## Task to complete:
Show all lines of the listing that hold the word "PetRescue".

Available data Block Start

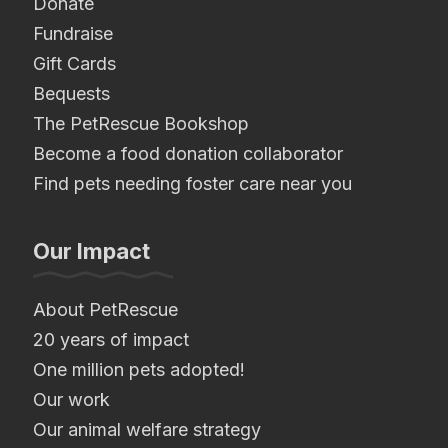
Donate
Fundraise
Gift Cards
Bequests
The PetRescue Bookshop
Become a food donation collaborator
Find pets needing foster care near you
Our Impact
About PetRescue
20 years of impact
One million pets adopted!
Our work
Our animal welfare strategy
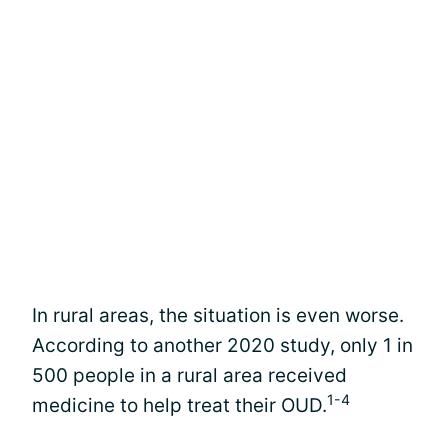
In rural areas, the situation is even worse.
According to another 2020 study, only 1 in
500 people in a rural area received
1-4
medicine to help treat their OUD.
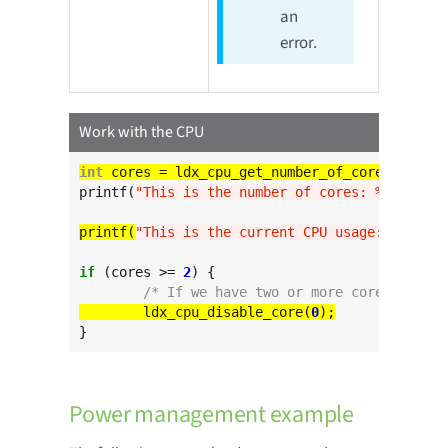
an
error.
Work with the CPU
int
printf(
"This is the number of cores: %d
\n
"
, co
printf(
"This is the current CPU usage: %d
\n
"
if
 (cores >= 
2
) {

/* If we have two or more cores disabl
	ldx_cpu_disable_core(
0
}
Power management example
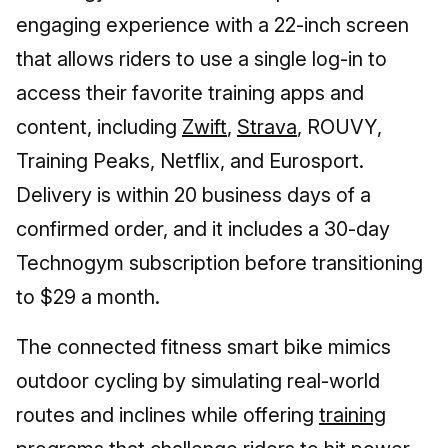
engaging experience with a 22-inch screen
that allows riders to use a single log-in to
access their favorite training apps and
content, including
Zwift
,
Strava
, ROUVY,
Training Peaks, Netflix, and Eurosport.
Delivery is within 20 business days of a
confirmed order, and it includes a 30-day
Technogym subscription before transitioning
to $29 a month.
The connected fitness smart bike mimics
outdoor cycling by simulating real-world
routes and inclines while offering
training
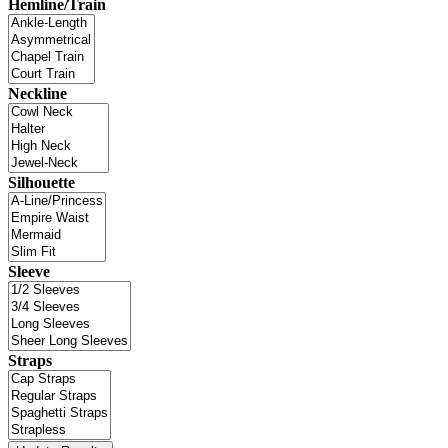
Hemline/Train
Neckline
Silhouette
Sleeve
Straps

Available data Block End

## Task solution:
The PetRescue Bookshop
About PetRescue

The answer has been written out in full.